September 4 – Harvard
We decided to venture outside of downtown Boston. We travelled across the Charles River north to the town of Cambridge Massachusetts which is the home of Harvard University.
As we exited the subway system, we signed up for an escorted
tour of the campus by a graduate student. Our guide was a recent graduate
master student in education. His area of expertise is how to reduce economic inequities
caused by disparity in education. He hopes to complete a research project this
year and then return to his home in England and get his doctorate at Oxford.
Our tour started with a short history of the university. Founded
in 1636 as Harvard College and named for its first benefactor, Puritan
clergyman John Harvard, it is the oldest institution of higher learning in the
United States. By the 19th century, Harvard emerged as the most prominent
academic and cultural institution among American elite.
Over the 20th century, as its endowment grew and prominent
intellectuals and professors became affiliated with the university, Harvard
University's gained a reputation as one of the world's most prestigious
universities. The university's enrollment also underwent substantial growth, a
product of both the founding of new graduate academic programs and an expansion
of the undergraduate college.
Harvard alumni, faculty, and researchers include 188 living
billionaires, eight U.S. presidents, 24 heads of state and 31 heads of
government,
While women were allowed to take Harvard classes starting
in 1943, they officially attended and graduated from Radcliffe. It was 1963 before
Harvard degrees were awarded to Radcliffe students for the first time. In
1975 Harvard and Radcliffe merged.
We were taken around the university and shown many of the
important buildings on the campus. These include Memorial Hall, the Science
Center, Memorial Church, Widener Library and University Hall.
What was more interesting were the Harvard traditions.
The Johnston Gate which leads to Harvard Yard has an
interesting tradition. As a student, you enter once on your first day at the university
and only exit through the gate when you graduate.
It is a tradition to urinate on the statue of John Harvard.
On the Friday of reading week, students will go to the Old
Yard, strip and run around the Old Yard yelling a primal scream.
To silence the church bell in the Memorial Church from
ringing at 8:30 each morning engineering students stole the 14-ton bronze bell
from the church’s bell tower and moved it to the Old Yard lawn.
Harvard has
two campus publications. The Harvard Crimson is their newspaper, founded in 1873
and the Harvard Lampoon which is an undergraduate humor publication founded
in 1876. As to be expected there is an intense rivalry between the two, which has
evolved into practical jokes being played on each other. It usually involves
stealing something of historical significance from the other side.
On top of
the Lampoon’s castle is a statue of an Ibis. It is considered sacred by the
Lampoon staff. As far back as 1930, this statue has been stolen by Crimson
staffers. The conflict was furthered escalated by the theft in 1953 of
the Ibis statue and its presentation as a gift to the government of the Soviet
Union during the start of the cold war. It was only after John Updike and other
Lampoon staff kidnapped the editor of the Crimson paper that the USSR returned
the statue.
The President
of the Harvard Crimson has a special chair, which has been used many American
presidents to-be and other dignitaries when assuming the responsibilities of
this prestigious job. The theft of this chair by Lampoon staff has occurred on many occasions.

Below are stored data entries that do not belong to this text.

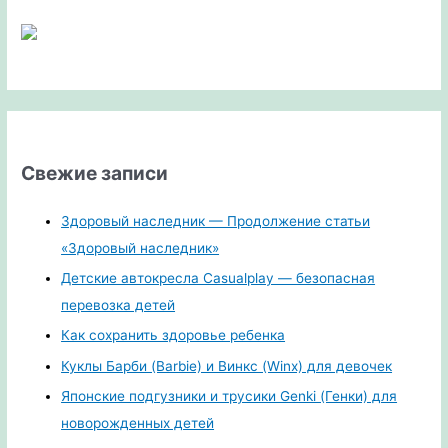
Свежие записи
Здоровый наследник — Продолжение статьи
«Здоровый наследник»
Детские автокресла Casualplay — безопасная
перевозка детей
Как сохранить здоровье ребенка
Куклы Барби (Barbie) и Винкс (Winx) для девочек
Японские подгузники и трусики Genki (Генки) для
новорожденных детей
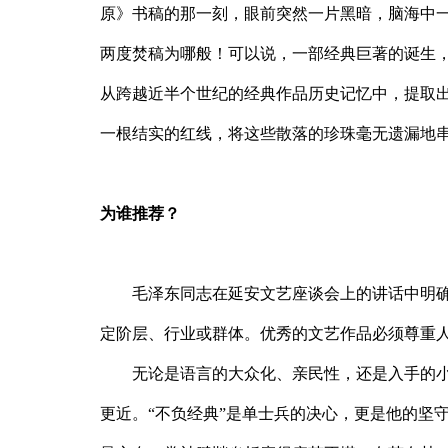
原》书稿的那一刻，眼前突然一片黑暗，脑海中一
两度焚稿为哪般！可以说，一部经典巨著的诞生
从跨越近半个世纪的经典作品历史记忆中，提取
一根结实的红线，将这些散落的珍珠毫无遗漏地
为谁推荐？
毛泽东同志在延安文艺座谈会上的讲话中明确
定阶层、行业或群体。优秀的文艺作品必须尊重人
无论是语言的大众化、亲民性，还是入手的
更近。“不负经典”是单士兵的决心，更是他的坚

Conan OBrien was involved in one of these pranks. On other occasions it has ended
up on the Jimmy Fallon show and has been taken to Trump Tower as a fake endorsement
of Donald Trump.
Harry Widener died on the Titanic while trying to bring a Gutenberg Bible and other valuable books to the university library. The family donated the money to expand and fund the enormous library named in his honour. The library has 57 miles of shelves. One of the conditions of their generosity was that all undergraduates had to pass a swimming test, so that they wouldn’t drown like Harry did.
Ice cream is served at every meal in cafeterias as a memorial to Harry Widener.
This is the last day of our wonderful vacation. I will
update the final blog in a couple of days.